Asphalting a Street in Moscow
Alexander Rodchenko Russian
Not on view
Alexander Rodchenko was one of the founding members of Russian Constructivism. After the October Revolution of 1917, he became increasingly involved with government sponsored organizations that advocated the integration of art with everyday life, which led him and other like-minded artists to reject traditional art forms such as easel painting and to search for more utilitarian expressions. Rodchenko's own initial explorations included nonobjective paintings and constructions, followed by photomontage. By 1925 he had renounced painting as elitest, embracing the photographic medium as the revolutionary tool that would enable the masses to discover the modern world of science and technology. Conventional, straight-on shots "from the navel" could not, he believed, revolutionize perception; rather, vantage points from above, from below, and on the diagonal were the means by which to surprise the viewer into discovering the world anew.
By 1928, Rodchenko's exclusive use of these strategies had elicited criticism that he had become trapped in aesthetic formalism, and three years later his membership in the leftist organization the October Group was revoked on charges that the nature of his work alienated the proletariat. Shortly thereafter, the Soviet Union would suppress the Constructivist principles propagated by Rodchenko and his colleagues, and promote instead Social Realism as its official style.

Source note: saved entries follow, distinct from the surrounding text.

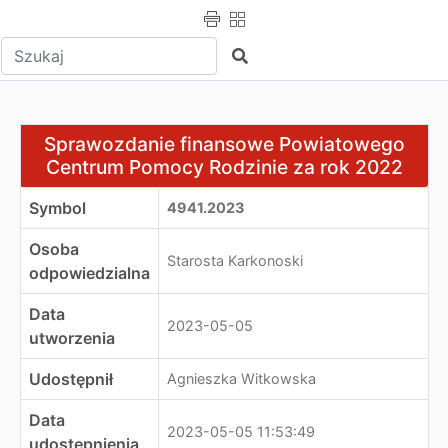
Wpisz tekst do wyszukania
Szukaj
Sprawozdanie finansowe Powiatowego Centrum Pomocy
Sprawozdanie finansowe Powiatowego
Centrum Pomocy Rodzinie za rok 2022
Symbol
4941.2023
Osoba
Starosta Karkonoski
odpowiedzialna
Data
2023-05-05
utworzenia
Udostępnił
Agnieszka Witkowska
Data
2023-05-05 11:53:49
udostępnienia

"Asphalting a Street in Moscow," made in 1929, provides some insight as to why Rodchenko's work was disparaged, since the tilted horizon line, rapidly receding diagonals, and low vantage point may be regarded as a purely formal statement. In addition, these devices encourage the viewer to identify with the machinery which seems ready to steamroll the shadows of the bystanders, suggesting that the inevitable path of technology is one of destruction rather than construction.